Movie Morsel: Six Degrees of Kevin Bacon
There is a series of mp4 recordings, in the mp4 folder on GitHub, briefly going through the sections of the blog post, which can also be viewed via Twitter:
Recording | Tweet |
---|---|
sps_1_overview.mp4 | 1: Overview |
sps_2_shortest_path_problems.mp4 | 2: Shortest Path Problems |
sps_3_two_algorithms.mp4 | 3: Two Algorithms |
sps_4_example_datasets.mp4 | 4: Example Datasets |
sps_5_data_model.mp4 | 5: Data Model |
sps_6_network_paths_by_sql.mp4 | 6: Network Paths by SQL |
sps_7_min_pathfinder.mp4 | 7: Min Pathfinder |
sps_8_subnet_grouper.mp4 | 8: Subnetwork Grouper |
sps_9_code_timing_subnet_grouper.mp4 | 9: Code Timing Subnet Grouper |
sps_10_profiling.mp4 | 10: Oracle Profilers |
sps_11_tuning_1_isolated_nodes.mp4 | 11: Tuning 1, Isolated Nodes |
sps_12_tuning_2_isolated_links.mp4 | 12: Tuning 2, Isolated Links |
sps_13_tuning_3_root_selector.mp4 | 13: Tuning 3, Root Node Selector |
sps_14_unit_testing.mp4 | 14: Unit Testing |
There is also a blog post:
And a presentation, given in Dublin on 5 September 2022 for the 2022 Oracle User Group conference (the .pptxfile is in the root folder):
↓ Background
↓ Installation
↓ Running the examples
↓ Running the unit tests
↓ See Also
In 2015 I posted a number of articles on network analysis via SQL and array-based PL/SQL, including SQL for Shortest Path Problems 2: A Branch and Bound Approach and PL/SQL Pipelined Function for Network Analysis. These were tested on networks up to a size of 58,228 nodes and 214,078 links, but were not intended for really large networks.

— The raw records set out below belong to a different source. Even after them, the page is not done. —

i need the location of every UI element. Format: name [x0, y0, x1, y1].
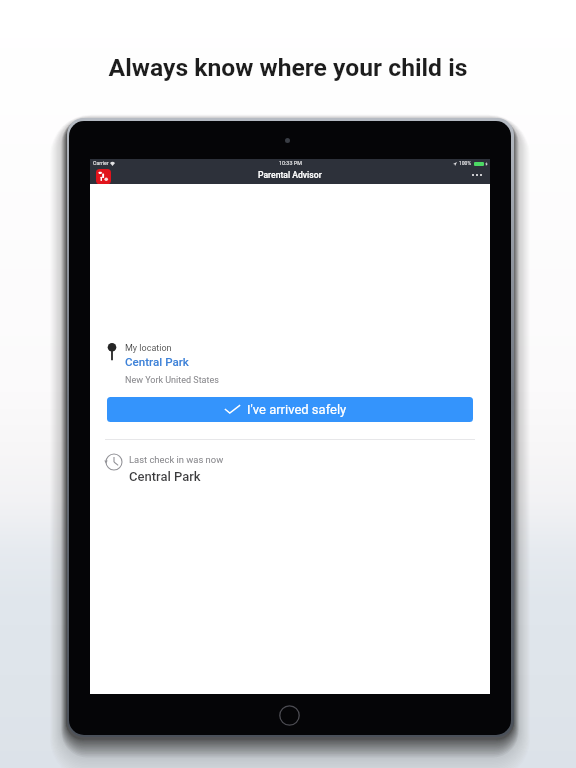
staticText: 100% [459, 160, 472, 166]
staticText: Parental Advisor [258, 170, 322, 180]
staticText: I've arrived safely [247, 402, 347, 417]
button[interactable]: I've arrived safely [107, 397, 473, 422]
staticText: Always know where your child is [0, 53, 576, 82]
staticText: 10:33 PM [279, 160, 302, 166]
staticText: My location [125, 343, 172, 354]
staticText: Central Park [125, 355, 189, 369]
button[interactable]: More options [472, 174, 482, 176]
staticText: Central Park [129, 469, 201, 484]
button[interactable]: Parental Advisor app icon [96, 169, 111, 184]
staticText: New York United States [125, 375, 219, 386]
staticText: Carrier [93, 160, 109, 166]
staticText: Last check in was now [129, 454, 224, 465]
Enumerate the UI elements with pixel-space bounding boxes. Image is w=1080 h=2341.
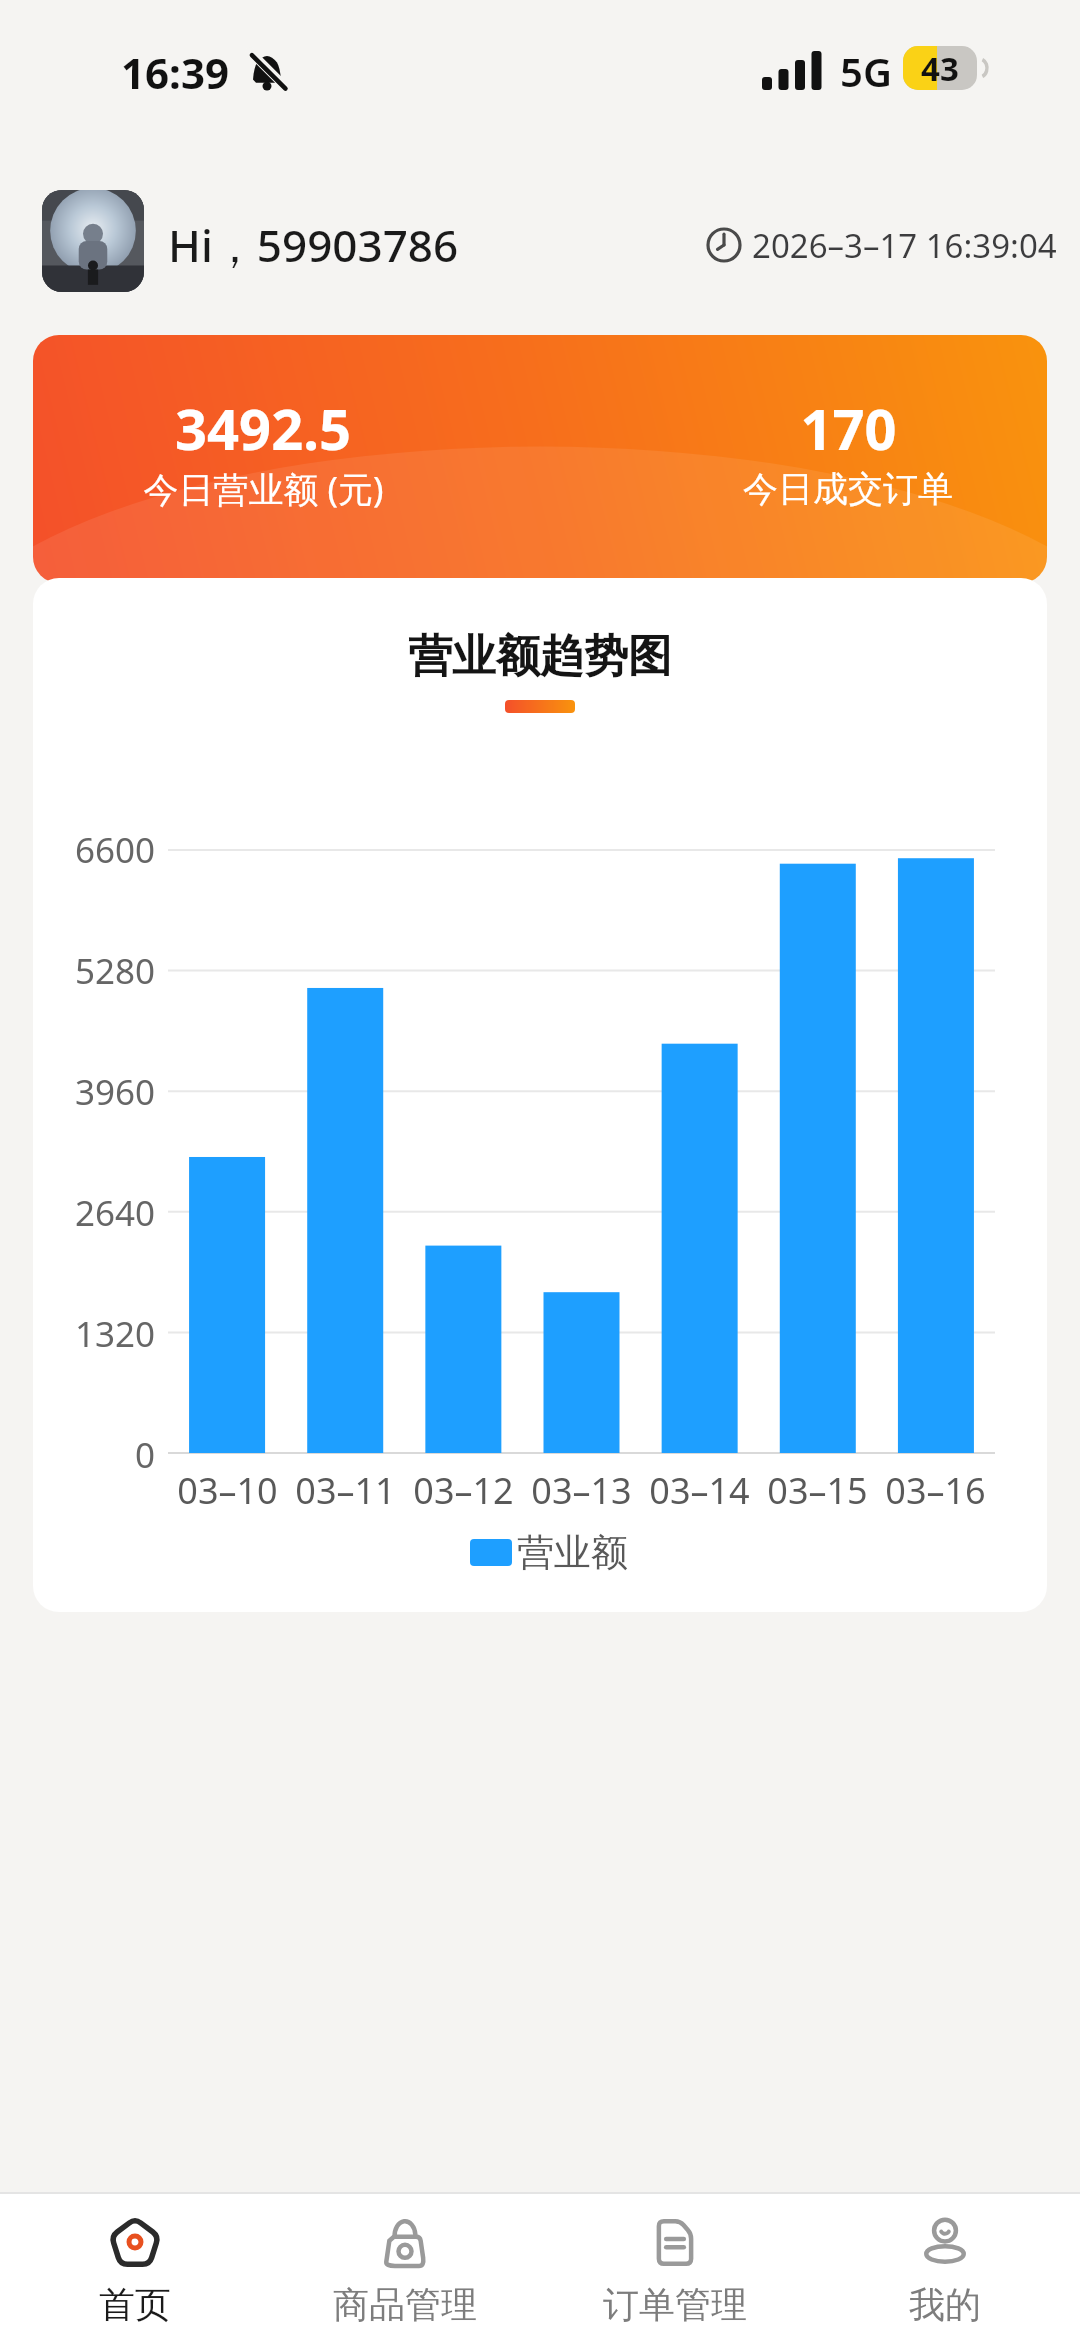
staticText: 03–11 — [295, 1466, 396, 1514]
staticText: 03–10 — [177, 1466, 278, 1514]
staticText: 6600 — [74, 826, 155, 874]
staticText: 03–14 — [649, 1466, 750, 1514]
button[interactable]: 订单管理 — [540, 2192, 810, 2341]
button[interactable] — [42, 190, 144, 292]
staticText: 今日成交订单 — [743, 467, 953, 511]
staticText: 03–16 — [885, 1466, 986, 1514]
staticText: 03–12 — [413, 1466, 514, 1514]
staticText: 营业额趋势图 — [408, 629, 672, 684]
staticText: 170 — [800, 390, 897, 460]
staticText: 营业额 — [517, 1529, 628, 1576]
staticText: 商品管理 — [333, 2282, 477, 2327]
button[interactable]: 3492.5 — [33, 335, 1047, 583]
staticText: 03–15 — [767, 1466, 868, 1514]
staticText: 3492.5 — [175, 390, 351, 460]
staticText: 2026–3–17 16:39:04 — [752, 223, 1057, 268]
staticText: 首页 — [99, 2282, 171, 2327]
staticText: 5280 — [74, 947, 155, 995]
staticText: 今日营业额 (元) — [143, 465, 384, 513]
staticText: 我的 — [909, 2282, 981, 2327]
button[interactable]: 我的 — [810, 2192, 1080, 2341]
staticText: 3960 — [74, 1068, 155, 1116]
button[interactable]: 首页 — [0, 2192, 270, 2341]
staticText: 0 — [134, 1431, 155, 1479]
staticText: 1320 — [74, 1310, 155, 1358]
button[interactable]: 商品管理 — [270, 2192, 540, 2341]
staticText: 2640 — [74, 1189, 155, 1237]
staticText: 5G — [840, 44, 892, 96]
staticText: 订单管理 — [603, 2282, 747, 2327]
staticText: 43 — [921, 46, 959, 90]
staticText: 03–13 — [531, 1466, 632, 1514]
staticText: Hi，59903786 — [168, 215, 459, 271]
staticText: 16:39 — [121, 44, 229, 96]
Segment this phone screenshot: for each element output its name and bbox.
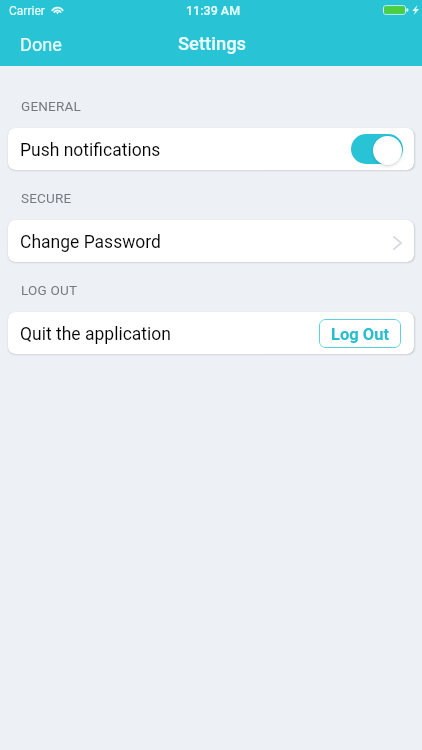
staticText: 11:39 AM <box>186 3 241 18</box>
button[interactable]: Push notifications <box>8 128 414 170</box>
staticText: Settings <box>178 33 247 55</box>
staticText: GENERAL <box>21 98 81 114</box>
staticText: Carrier <box>9 4 45 18</box>
button[interactable]: Log Out <box>319 319 401 348</box>
staticText: Push notifications <box>20 140 161 161</box>
staticText: SECURE <box>21 190 72 206</box>
staticText: Log Out <box>331 325 390 344</box>
button[interactable]: Done <box>0 28 78 61</box>
staticText: Quit the application <box>20 324 171 345</box>
staticText: LOG OUT <box>21 282 78 298</box>
button[interactable]: Change Password <box>8 220 414 262</box>
staticText: Done <box>20 34 62 55</box>
staticText: Change Password <box>20 232 161 253</box>
button[interactable]: Push notifications toggle <box>351 134 403 164</box>
other: Open Change Password <box>393 236 402 250</box>
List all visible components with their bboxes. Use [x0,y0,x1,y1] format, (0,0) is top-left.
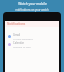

Recently, I came across (by way of an article on using PostgreSQL for network analysis, Using the PostgreSQL Recursive CTE - Part Two, Bryn Llewellyn, March 2021) a set of network datasets published by an American college, Bacon Numbers Datasets from Oberlin College, December 2016. These range in size up to 2,800,309 nodes and 109,262,592 links, and I wondered if I could develop my ideas further to enable solution in Oracle SQL and PL/SQL of the larger networks.
↑ In this README...
↓ Install 1: Install prerequisite tools (if necessary)
↓ Install 2: Clone git repository
↓ Install 3: Install prerequisite modules
↓ Install 4: Copy the unit test input JSON files to the database server
↓ Install 5: Copy the input data files to the database server
The database installation requires a minimum Oracle version of 12.2 Oracle Database Software Downloads.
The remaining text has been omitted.